A systematic review of 24 real-world observational studies in adult patients with severe allergic asthma (SAA) has confirmed the short- and long-term efficacy of omalizumab in improving lung function, asthma symptoms, and quality of life, while reducing co-medication, severe exacerbations, school/workdays lost, and healthcare resource utilization (HCRU)—with benefits extending up to 2-4 years after therapy. Furthermore, a previous meta-analysis conducted on these noncontrolled studies demonstrated the real-life pharmacotherapeutic effectiveness of omalizumab and complemented the efficacy data from randomized controlled trials (RCTs).

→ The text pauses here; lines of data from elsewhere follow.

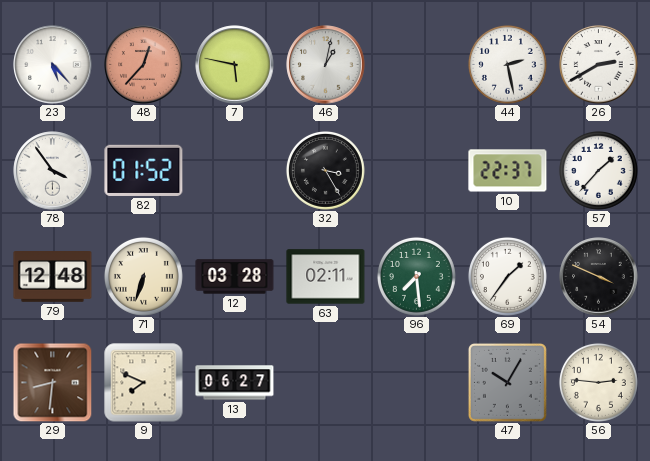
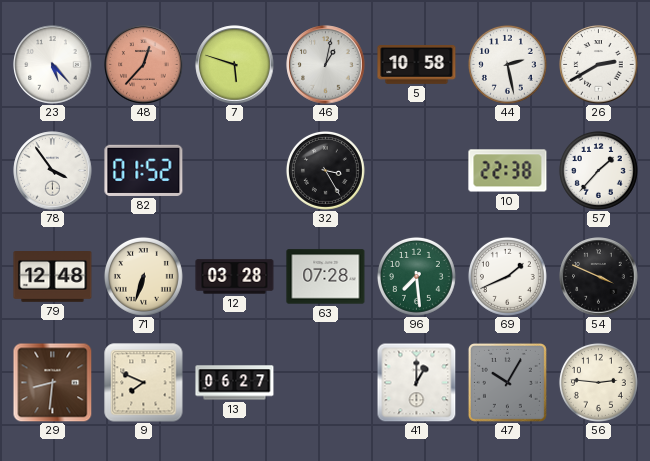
7: 5:47 -> 5:48
5: none -> 10:58
10: 22:37 -> 22:38
63: 02:11 -> 07:28
69: 1:36 -> 1:41
41: none -> 1:00
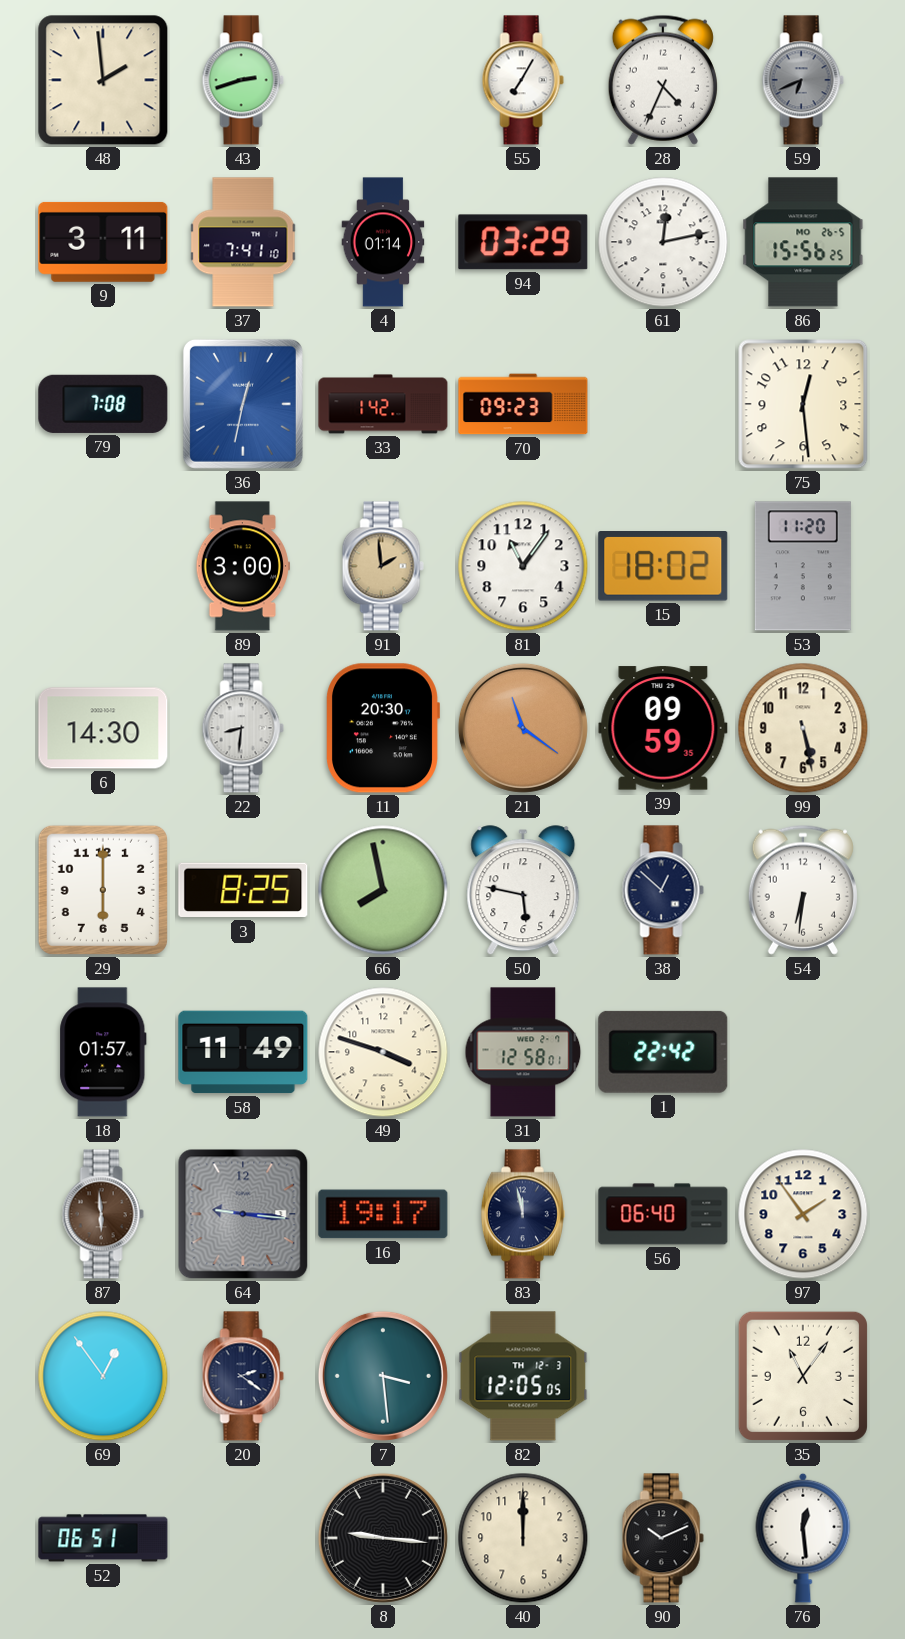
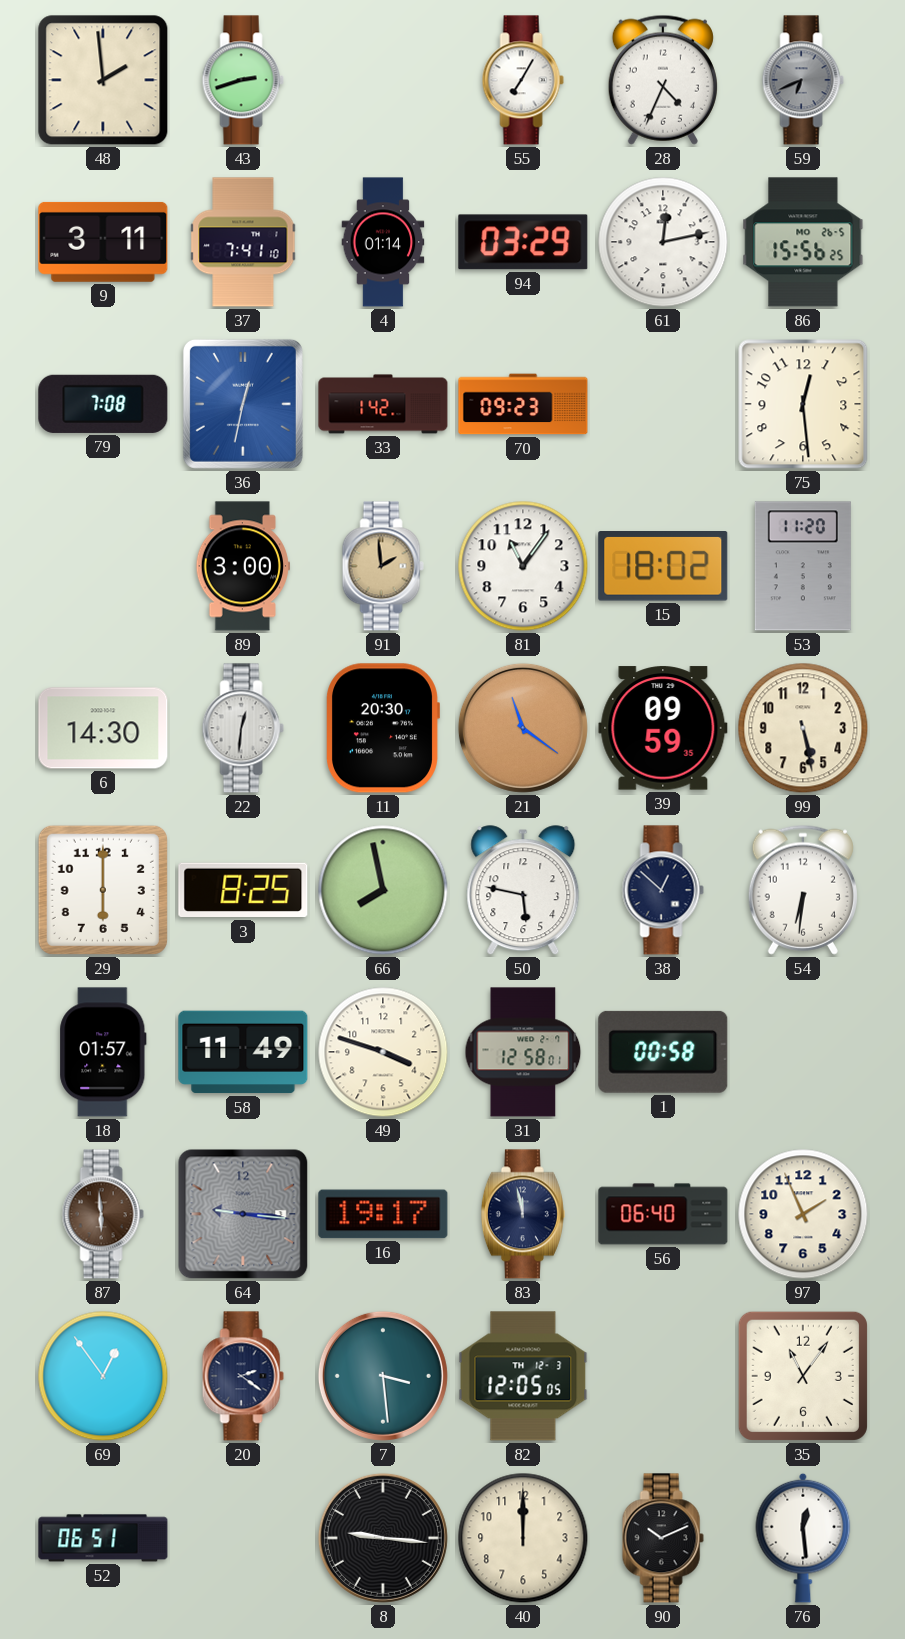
22: 8:31 -> 12:31
1: 22:42 -> 00:58
97: 1:54 -> 1:56
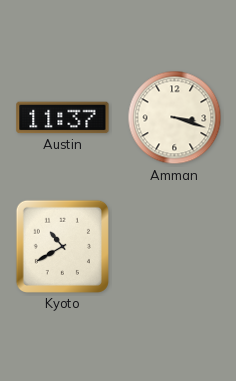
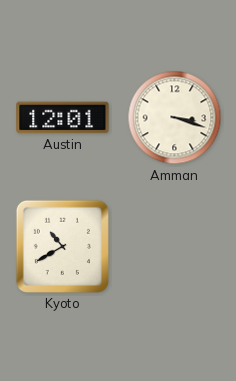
Austin: 11:37 -> 12:01
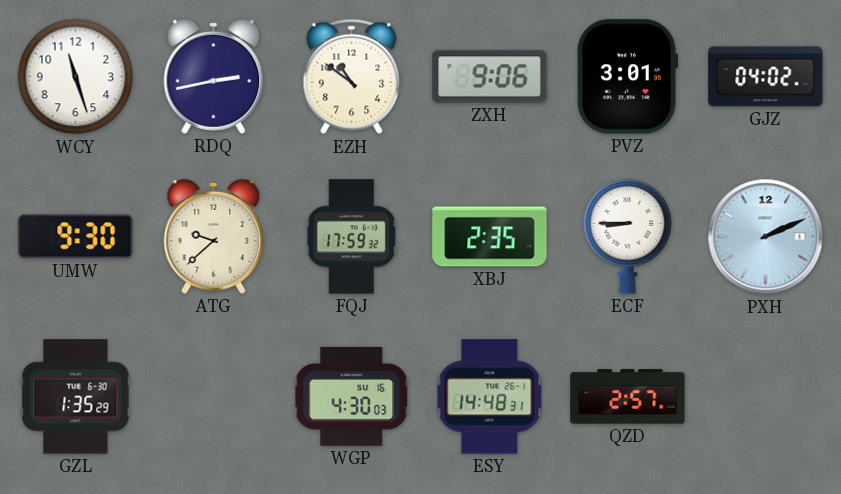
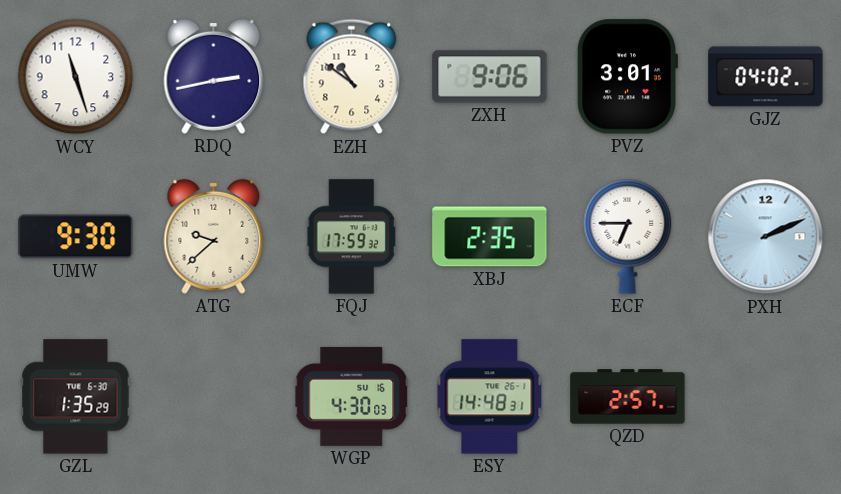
ECF: 8:45 -> 6:45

More recently, a systematic review of 42 real-world studies of omalizumab in patients for more than 12 years confirmed the long-term effectiveness beyond 4 years.

However, to date, no meta-analysis has summarized the real-world effectiveness of omalizumab in patients for 6 or more years in terms of global evaluation of treatment effectiveness (GETE), lung function, asthma exacerbations, oral corticosteroid (OCS) use, patient-reported outcomes (PROs), HCRU, and school/work absenteeism. To address this knowledge gap, researchers conducted a meta-analysis to assess the efficacy of omalizumab based on these outcome measures in patients with SAA, in a study published in The Journal of Allergy and Clinical Immunology: In Practice. Observational studies in patients with severe allergic asthma (≥6 years) treated with omalizumab for 16 or more weeks, published from January 2005 to October 2018, were reviewed. A random-effects model was used to assess heterogeneity. In total, 86 publications were included.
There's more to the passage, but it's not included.